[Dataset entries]
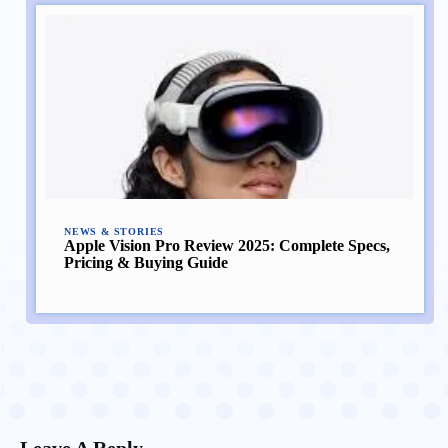
NEWS & STORIES
Apple Vision Pro Review 2025: Complete Specs,
Pricing & Buying Guide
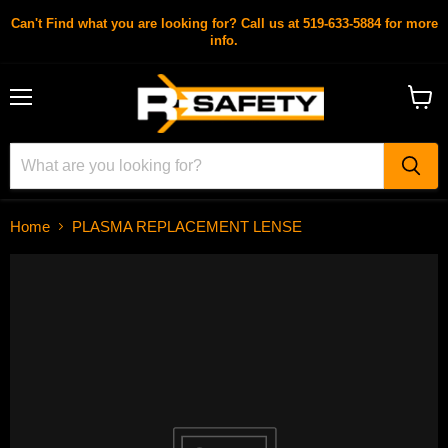
Can't Find what you are looking for? Call us at 519-633-5884 for more
info.
Menu
View
cart
Home
PLASMA REPLACEMENT LENSE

Problem requirements: Without any pictures, output the entries above exactly as they appear.

Output of the task:
NEWS & STORIES
Apple Vision Pro Review 2025: Complete Specs,
Pricing & Buying Guide
Can't Find what you are looking for? Call us at 519-633-5884 for more
info.
Menu
View
cart
Home
PLASMA REPLACEMENT LENSE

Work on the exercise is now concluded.